The clock ticked quietly on the mantle piece. The low bright sun had now obliterated the dark; his insignificance was abandoned; he flicked off the lamp. The weight of his thoughts became more apparent. The ink had coded his thoughts; the paper had held them; the darkness had vanished, along with his discomfort. He shivered as another fact bore in upon him:


“The reward of obedience is the avoidance of anxiety; the resolution of internal conflicts created by external forces; and the maintenance of culturally specific communication channels over background noise. This is where the ‘lingua-franca’ must begin.”


In a corner of the ceiling over his right shoulder a spider had spun her web. The dawn began to dry out the moisture in the air. Her silk talons amplified her consciousness to each corner of her web and, by extension, to each corner of the room. She could feel Swen's movements and, in that way, she had shared a part of his consciousness but she could never know his thoughts. They both knew his thoughts were coded in a different language, one that she was not equipped to decode. It is true that every culture is bound together by its lexicon; a dictionary of self-defining words; like a web with its own internal code. The more complex and ambiguous things known by a culture tend to have the most culturally specific names given to them; the nodes at the nexus of many different arcs may have the least possibility of a direct translation to another web. The translations become harder, the deeper and more complex the existence of a symbol within a culture becomes. This is the theory of the 'keep sake'. This was, for Swen, the beauty and scary thing about a complex word like 'culture'. It might help him catch a thought on a piece of paper but it also led him to perceive the cleavage of his deeper consciousness. The contradictions between us are real but extinct, he thought. He reasoned further:


“But the complex expression that is the 'keep-sake' may not have a direct translation in another culture; a phenomenon may only exist within the culture that gives it its name. That means that mythological beings, and the mnemonic quality of the ‘keep-sake’, are inventions that make sense, only within a culture.”

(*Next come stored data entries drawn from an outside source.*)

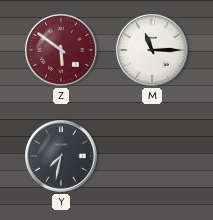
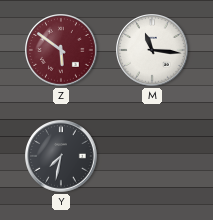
M: 11:15 -> 11:16
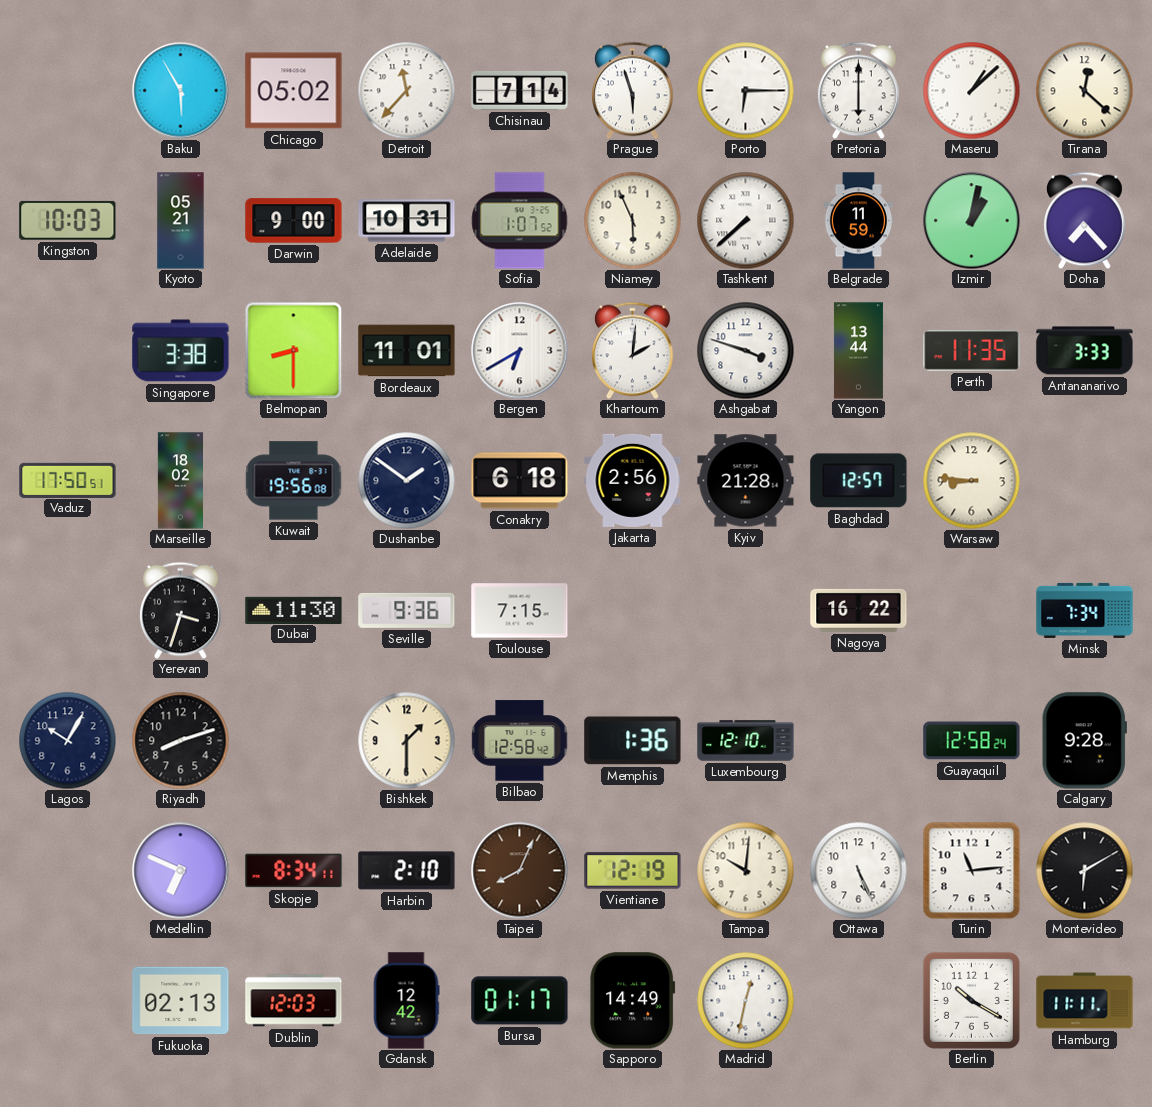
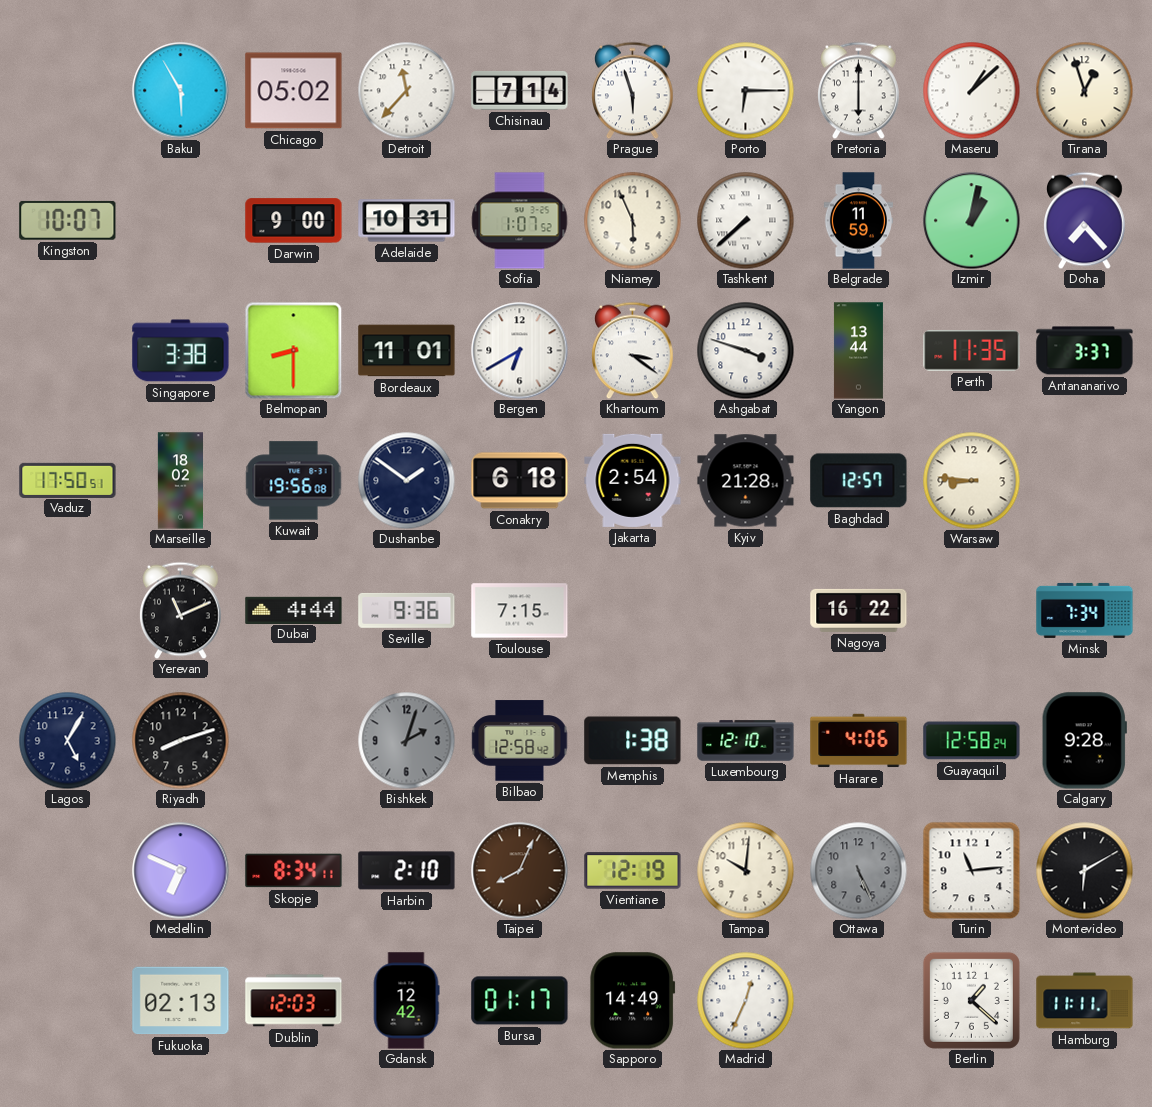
Tirana: 12:22 -> 12:57
Kingston: 10:03 -> 10:07
Kyoto: 05:21 -> none
Khartoum: 2:01 -> 3:21
Antananarivo: 3:33 -> 3:37
Jakarta: 2:56 -> 2:54
Yerevan: 3:33 -> 11:11
Dubai: 11:30 -> 4:44
Lagos: 10:05 -> 5:05
Bishkek: 1:30 -> 2:03
Bishkek dial: cream -> grey
Memphis: 1:36 -> 1:38
Harare: none -> 4:06
Ottawa dial: white -> grey
Madrid: 12:32 -> 12:34
Berlin: 10:20 -> 1:22
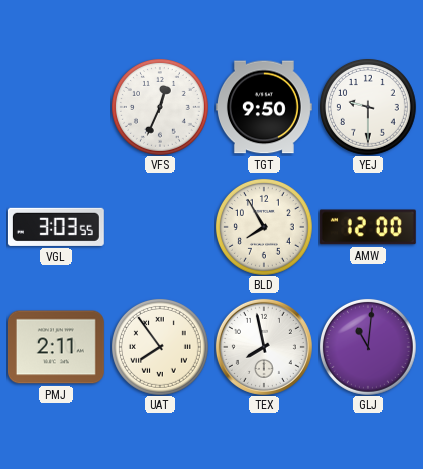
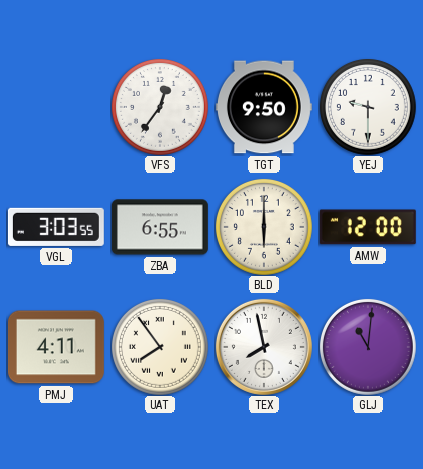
VFS: 12:34 -> 12:36
ZBA: none -> 6:55
BLD: 7:55 -> 6:00
PMJ: 2:11 -> 4:11
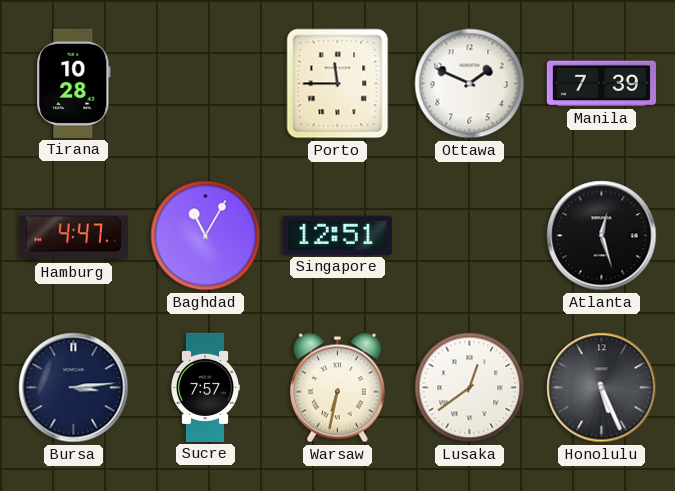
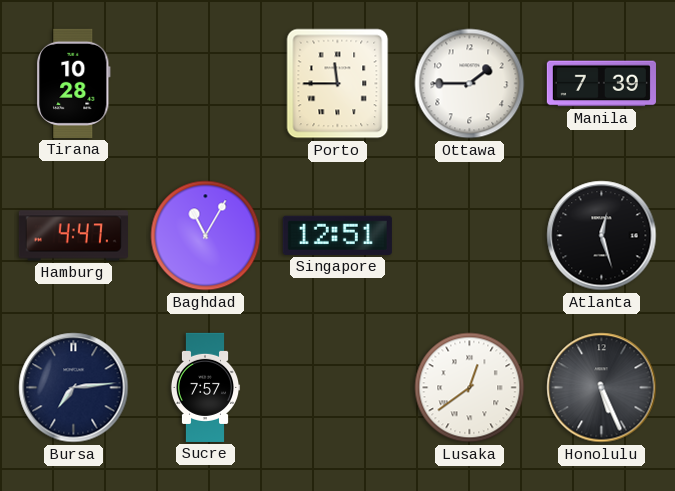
Ottawa: 1:49 -> 1:45
Bursa: 3:14 -> 7:14
Warsaw: 6:32 -> none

The keys were falling like rain against the page now; the table top thundering under the force of his intellect. His words were just an epiphenomenon; they were fantasies; they expressed something that had no physical existence; they were technological devices; they did a certain amount of intellectual and emotional work; within a certain political environment; they had meaning within a lexicon that was changing at its extremities; as the territorial limits of his mind expanded and interacted with new worlds at specific points on his mental map:


“The 'keep-sake' must, therefore, provide the stability for the 'lingua-franca' to grow as an adjunct and branching structure. Archetypal images may appear in all cultures but their expressions are, of course, all different. We identify with the similarities that we recognise between these phenomena, collectively, intersubjectively, and allow them to define our cultural identities; but ultimatelty they must evolve along with the complexity of the emotions and lives that they encode.”